Nolan's 3-Hour Odyssey Ignites Accuracy Row as Critics Clash Over Casting and Ancient Greece
Updated
Updated · Slate · Jul 16
Nolan's 3-Hour Odyssey Ignites Accuracy Row as Critics Clash Over Casting and Ancient Greece
3 articles · Updated · Slate · Jul 16
Summary
Sold-out IMAX screenings a year ahead have turned Christopher Nolan’s 3-hour, R-rated Odyssey into a flashpoint over whether its casting and armor are too "woke" or historically wrong.
The backlash centers on Lupita Nyong’o as Helen of Troy, trans actor Elliot Page, Emily Wilson’s feminist translation, and weapons critics say mix eras from the late Bronze Age to around 700 B.C.
The essay argues those accuracy attacks miss the point because the Odyssey itself layers centuries of oral tradition, and Nolan is making a mythic drama rather than a military-history reconstruction.

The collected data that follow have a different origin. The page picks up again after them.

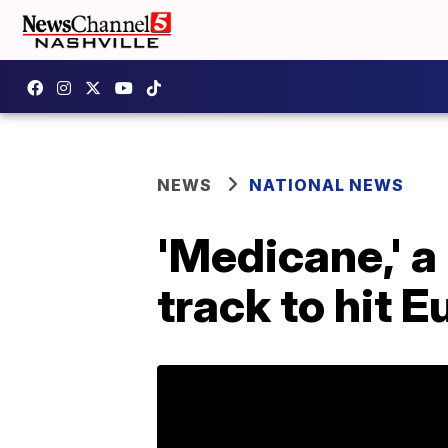
NEWS
NATIONAL NEWS
'Medicane,' a 
track to hit 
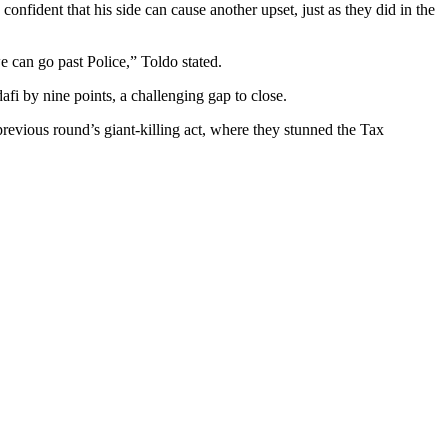
nfident that his side can cause another upset, just as they did in the
e can go past Police,” Toldo stated.
fi by nine points, a challenging gap to close.
revious round’s giant-killing act, where they stunned the Tax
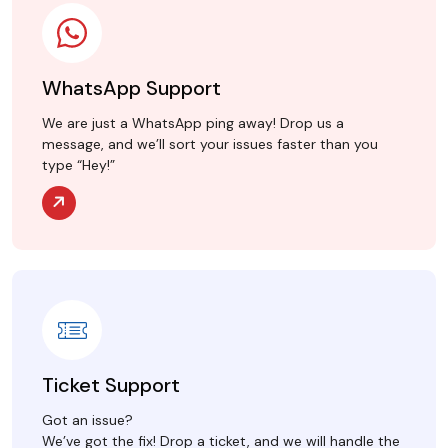
WhatsApp Support
We are just a WhatsApp ping away! Drop us a
message, and we’ll sort your issues faster than you
type “Hey!”
Ticket Support
Got an issue?
We’ve got the fix! Drop a ticket, and we will handle the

One visual complaint remains: like 300, the film depicts ancient warfare in dark, grim tones instead of the bright, vividly colored armor and battlefields historians say were closer to reality.
For the writer, Nolan’s strongest historical truth is psychological, using Odysseus’ homecoming to portray war trauma and moral injury in a way that makes the ancient story feel contemporary.